The ancient one unexpectedly called the trappers to his shady bower where he lay s
uspended on his travois of soft blankets and robes beneath a buffalo-hide awning. His daughter, old herself, remained at his side.
“My father wants to talk to you,” the widow had explained, looking up at Bridger, then the others, with tired eyes.
“Who is your father?” Sweete asked in sign.
And Bridger inquired with his hands, “Why does he want to talk to me?”
“Come,” she gestured. “He will tell you everything.”
The old man reached out a frail, bony hand, looking more like a bird’s claw, the moment he heard his daughter return, heard the trappers shuffle up and position themselves self-consciously around the travois.
“Touch his hand,” she signed, rubbing the back of hers with her fingers. “So he knows you are here.”

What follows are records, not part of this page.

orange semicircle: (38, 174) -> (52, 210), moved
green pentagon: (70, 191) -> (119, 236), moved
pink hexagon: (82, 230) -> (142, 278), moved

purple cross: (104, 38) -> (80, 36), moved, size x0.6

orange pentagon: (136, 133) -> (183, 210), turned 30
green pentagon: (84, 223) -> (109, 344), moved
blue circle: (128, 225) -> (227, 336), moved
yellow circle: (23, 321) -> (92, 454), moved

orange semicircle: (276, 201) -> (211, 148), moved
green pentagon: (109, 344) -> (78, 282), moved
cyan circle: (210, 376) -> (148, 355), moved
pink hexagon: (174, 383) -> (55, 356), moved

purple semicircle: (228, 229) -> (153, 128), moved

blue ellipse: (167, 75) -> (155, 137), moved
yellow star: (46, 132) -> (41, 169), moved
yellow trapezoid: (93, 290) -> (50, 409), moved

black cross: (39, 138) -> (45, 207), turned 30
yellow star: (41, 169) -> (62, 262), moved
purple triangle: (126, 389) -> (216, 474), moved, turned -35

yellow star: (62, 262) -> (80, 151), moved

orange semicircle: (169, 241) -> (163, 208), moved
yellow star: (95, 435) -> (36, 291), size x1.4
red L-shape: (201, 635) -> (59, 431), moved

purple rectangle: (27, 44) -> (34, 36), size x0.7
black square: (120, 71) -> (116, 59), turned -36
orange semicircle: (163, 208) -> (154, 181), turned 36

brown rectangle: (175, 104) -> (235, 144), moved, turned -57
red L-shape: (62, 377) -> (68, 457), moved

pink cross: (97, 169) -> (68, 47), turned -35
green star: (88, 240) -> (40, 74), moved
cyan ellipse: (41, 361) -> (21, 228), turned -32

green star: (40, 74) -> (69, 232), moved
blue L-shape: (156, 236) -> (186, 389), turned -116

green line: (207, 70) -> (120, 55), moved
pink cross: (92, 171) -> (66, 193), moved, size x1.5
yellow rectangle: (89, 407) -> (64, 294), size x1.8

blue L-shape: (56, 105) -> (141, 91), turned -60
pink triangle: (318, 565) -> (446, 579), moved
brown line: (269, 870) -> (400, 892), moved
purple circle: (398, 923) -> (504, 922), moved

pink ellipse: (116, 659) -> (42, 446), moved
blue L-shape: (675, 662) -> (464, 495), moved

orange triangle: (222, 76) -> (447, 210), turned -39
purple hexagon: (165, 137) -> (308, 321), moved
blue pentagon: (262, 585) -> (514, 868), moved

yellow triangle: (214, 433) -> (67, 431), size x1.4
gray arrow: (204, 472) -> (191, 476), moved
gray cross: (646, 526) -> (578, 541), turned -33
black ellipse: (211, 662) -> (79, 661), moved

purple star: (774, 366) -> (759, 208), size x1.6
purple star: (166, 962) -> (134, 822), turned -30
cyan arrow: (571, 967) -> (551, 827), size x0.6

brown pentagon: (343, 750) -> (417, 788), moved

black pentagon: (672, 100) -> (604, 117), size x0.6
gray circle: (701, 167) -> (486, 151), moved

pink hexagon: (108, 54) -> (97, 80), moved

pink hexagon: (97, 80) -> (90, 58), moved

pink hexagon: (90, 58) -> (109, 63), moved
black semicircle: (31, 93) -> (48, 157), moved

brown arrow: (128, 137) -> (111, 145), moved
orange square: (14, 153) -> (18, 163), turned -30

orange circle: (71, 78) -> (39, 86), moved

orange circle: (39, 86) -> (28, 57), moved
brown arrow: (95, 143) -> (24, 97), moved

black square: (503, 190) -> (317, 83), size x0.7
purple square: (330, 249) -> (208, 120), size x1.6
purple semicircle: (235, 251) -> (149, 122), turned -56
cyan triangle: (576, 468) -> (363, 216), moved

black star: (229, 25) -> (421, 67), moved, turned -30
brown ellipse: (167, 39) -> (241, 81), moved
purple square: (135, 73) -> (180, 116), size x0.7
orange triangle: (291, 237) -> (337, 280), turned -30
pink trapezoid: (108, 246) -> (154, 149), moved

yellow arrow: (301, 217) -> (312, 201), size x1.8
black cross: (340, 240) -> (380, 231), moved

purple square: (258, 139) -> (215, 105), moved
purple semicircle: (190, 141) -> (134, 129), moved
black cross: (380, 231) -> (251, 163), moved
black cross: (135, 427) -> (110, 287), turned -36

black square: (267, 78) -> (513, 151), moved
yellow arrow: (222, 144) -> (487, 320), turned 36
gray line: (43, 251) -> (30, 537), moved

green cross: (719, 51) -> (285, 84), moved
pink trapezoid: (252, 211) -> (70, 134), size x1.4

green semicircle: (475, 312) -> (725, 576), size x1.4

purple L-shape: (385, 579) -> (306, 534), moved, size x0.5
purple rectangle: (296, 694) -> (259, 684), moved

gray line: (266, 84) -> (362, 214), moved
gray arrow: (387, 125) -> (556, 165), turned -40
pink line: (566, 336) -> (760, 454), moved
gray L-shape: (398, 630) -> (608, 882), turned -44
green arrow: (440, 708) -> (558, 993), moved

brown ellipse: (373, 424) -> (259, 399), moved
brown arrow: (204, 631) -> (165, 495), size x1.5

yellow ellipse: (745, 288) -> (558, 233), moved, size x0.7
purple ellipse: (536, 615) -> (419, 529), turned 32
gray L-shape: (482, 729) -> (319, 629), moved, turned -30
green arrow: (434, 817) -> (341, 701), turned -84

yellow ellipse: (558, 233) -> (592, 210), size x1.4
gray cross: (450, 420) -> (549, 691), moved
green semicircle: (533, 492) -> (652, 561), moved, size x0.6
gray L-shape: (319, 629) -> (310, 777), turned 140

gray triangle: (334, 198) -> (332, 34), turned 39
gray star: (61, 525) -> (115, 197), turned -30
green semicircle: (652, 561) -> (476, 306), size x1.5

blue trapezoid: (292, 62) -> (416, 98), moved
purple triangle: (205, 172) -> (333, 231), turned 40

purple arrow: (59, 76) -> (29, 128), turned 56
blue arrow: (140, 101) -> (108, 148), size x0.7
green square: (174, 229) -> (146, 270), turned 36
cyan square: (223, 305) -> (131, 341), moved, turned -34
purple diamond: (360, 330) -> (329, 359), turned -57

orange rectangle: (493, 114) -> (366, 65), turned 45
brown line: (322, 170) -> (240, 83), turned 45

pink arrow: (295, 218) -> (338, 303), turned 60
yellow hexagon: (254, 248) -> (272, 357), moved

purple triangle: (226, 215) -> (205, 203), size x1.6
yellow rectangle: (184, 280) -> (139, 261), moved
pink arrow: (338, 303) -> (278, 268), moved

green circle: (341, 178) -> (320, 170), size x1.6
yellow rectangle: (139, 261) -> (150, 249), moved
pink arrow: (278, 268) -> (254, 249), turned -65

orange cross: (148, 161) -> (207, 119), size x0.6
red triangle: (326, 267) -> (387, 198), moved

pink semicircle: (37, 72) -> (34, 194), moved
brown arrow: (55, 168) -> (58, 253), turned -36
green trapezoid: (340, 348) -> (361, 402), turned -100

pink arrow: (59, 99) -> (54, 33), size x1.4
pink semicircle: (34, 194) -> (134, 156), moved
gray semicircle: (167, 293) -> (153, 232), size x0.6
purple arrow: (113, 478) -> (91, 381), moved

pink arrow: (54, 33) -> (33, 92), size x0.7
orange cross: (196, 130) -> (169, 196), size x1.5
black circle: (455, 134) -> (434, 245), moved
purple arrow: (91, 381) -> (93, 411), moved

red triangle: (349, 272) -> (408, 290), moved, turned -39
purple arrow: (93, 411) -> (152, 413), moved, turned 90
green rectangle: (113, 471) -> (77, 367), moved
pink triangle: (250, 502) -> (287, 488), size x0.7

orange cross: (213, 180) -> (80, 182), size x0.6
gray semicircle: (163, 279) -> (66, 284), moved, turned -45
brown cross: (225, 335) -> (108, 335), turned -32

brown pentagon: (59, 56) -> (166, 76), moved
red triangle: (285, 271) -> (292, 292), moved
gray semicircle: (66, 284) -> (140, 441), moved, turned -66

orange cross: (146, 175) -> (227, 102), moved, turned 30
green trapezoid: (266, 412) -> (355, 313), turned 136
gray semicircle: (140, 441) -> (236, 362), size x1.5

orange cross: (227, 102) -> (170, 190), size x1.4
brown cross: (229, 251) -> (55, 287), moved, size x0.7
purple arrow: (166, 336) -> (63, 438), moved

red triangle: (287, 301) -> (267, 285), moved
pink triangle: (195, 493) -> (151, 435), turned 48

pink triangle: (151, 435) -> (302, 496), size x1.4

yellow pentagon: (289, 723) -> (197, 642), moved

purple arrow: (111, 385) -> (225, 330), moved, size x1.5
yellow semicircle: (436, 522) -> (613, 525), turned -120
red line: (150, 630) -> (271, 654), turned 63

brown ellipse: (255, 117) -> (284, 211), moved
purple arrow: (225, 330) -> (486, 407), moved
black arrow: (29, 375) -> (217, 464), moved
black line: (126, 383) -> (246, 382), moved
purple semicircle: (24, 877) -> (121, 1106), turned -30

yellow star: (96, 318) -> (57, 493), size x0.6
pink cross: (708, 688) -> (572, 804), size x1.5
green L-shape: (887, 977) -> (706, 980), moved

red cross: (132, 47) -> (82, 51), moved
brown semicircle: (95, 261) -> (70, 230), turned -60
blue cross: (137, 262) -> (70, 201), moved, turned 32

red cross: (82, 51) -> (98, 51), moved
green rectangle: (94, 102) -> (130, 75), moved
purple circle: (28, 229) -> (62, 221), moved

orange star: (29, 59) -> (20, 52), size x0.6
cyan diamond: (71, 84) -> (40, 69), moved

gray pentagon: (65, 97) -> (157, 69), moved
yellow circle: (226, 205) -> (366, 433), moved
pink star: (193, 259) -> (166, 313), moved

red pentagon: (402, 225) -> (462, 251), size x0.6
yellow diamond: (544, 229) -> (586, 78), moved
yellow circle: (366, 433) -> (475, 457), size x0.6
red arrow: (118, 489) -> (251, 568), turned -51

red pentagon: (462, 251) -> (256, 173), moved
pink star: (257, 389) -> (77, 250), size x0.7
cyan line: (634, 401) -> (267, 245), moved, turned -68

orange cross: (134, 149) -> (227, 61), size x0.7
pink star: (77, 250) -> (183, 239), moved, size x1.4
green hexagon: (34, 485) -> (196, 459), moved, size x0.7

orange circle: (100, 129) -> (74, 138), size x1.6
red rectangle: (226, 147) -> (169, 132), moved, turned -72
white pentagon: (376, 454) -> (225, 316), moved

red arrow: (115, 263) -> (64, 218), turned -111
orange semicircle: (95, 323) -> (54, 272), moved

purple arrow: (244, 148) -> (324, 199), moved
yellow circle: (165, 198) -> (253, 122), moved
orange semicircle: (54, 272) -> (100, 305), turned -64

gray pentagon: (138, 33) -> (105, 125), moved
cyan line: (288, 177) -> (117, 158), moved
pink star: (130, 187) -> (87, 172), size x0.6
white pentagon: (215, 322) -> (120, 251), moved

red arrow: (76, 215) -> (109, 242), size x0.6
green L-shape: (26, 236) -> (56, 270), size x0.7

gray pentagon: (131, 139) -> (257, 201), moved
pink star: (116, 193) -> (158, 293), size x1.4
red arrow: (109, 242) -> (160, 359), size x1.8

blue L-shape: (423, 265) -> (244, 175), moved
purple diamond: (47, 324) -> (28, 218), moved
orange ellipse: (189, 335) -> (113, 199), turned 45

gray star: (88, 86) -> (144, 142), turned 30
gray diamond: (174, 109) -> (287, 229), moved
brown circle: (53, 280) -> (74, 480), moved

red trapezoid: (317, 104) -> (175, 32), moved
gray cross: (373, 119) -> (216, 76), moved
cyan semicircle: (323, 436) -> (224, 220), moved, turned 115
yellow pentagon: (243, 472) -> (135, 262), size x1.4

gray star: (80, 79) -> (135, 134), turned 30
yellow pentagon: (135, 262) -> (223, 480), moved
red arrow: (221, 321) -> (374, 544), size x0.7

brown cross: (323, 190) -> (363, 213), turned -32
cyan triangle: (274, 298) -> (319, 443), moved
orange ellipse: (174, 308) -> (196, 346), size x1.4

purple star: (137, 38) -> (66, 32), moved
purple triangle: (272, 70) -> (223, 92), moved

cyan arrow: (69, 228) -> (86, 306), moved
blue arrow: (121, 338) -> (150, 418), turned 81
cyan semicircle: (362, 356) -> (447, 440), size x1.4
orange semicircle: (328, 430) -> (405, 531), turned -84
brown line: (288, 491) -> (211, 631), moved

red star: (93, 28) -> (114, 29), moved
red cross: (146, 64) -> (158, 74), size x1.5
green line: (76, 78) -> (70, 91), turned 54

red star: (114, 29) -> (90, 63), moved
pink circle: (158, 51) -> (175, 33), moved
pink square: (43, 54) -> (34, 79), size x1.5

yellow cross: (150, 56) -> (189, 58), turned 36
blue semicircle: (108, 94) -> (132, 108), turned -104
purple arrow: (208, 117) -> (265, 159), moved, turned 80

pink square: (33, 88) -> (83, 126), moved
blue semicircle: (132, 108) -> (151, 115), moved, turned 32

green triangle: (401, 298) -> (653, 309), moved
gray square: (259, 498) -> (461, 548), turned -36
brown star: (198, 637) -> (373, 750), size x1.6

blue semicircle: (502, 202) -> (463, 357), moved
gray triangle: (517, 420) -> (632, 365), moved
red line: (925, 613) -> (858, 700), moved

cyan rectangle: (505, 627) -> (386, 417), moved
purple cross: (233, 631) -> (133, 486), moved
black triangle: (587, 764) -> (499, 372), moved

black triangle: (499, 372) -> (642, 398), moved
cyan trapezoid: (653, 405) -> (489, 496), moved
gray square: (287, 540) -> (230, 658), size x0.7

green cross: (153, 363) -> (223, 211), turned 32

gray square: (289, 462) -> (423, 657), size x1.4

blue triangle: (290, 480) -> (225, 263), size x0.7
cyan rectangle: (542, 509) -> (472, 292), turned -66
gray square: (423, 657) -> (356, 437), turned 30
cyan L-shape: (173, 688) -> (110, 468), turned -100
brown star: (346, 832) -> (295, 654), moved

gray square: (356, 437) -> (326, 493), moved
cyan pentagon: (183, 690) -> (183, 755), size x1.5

Bridger knelt and rubbed the back of the ancient one’s veiny hand. Then Scratch touched it, amazed at how the dark cords stood out like tiny ropes against the sheen of the malleable brown skin.
“Does he hear?” Bass said, then remembered to make the sign.
The woman nodded and laid a hand on her father’s cheek, spoke to him softly in Flathead.
When he began speaking, it was only a few words at a time, almost as if he was having to fight for breath between each phrase. And when he sighed, resting, the old woman translated with her hands.
“He says to you: it is good that you come to listen—you leaders of the white men who are strangers to this land,” she signed.
“Many long winters ago when I was a boy, I remember the seasons as good. Then the first white men arrived.
“Your kind came to our country as no wild creature ever came to our villages before. And we did not understand.
“The white man did not stay at the edges of our camps like other creatures, but he came straight into our village. He ate the beaver and all the animals in our mountains with his iron teeth.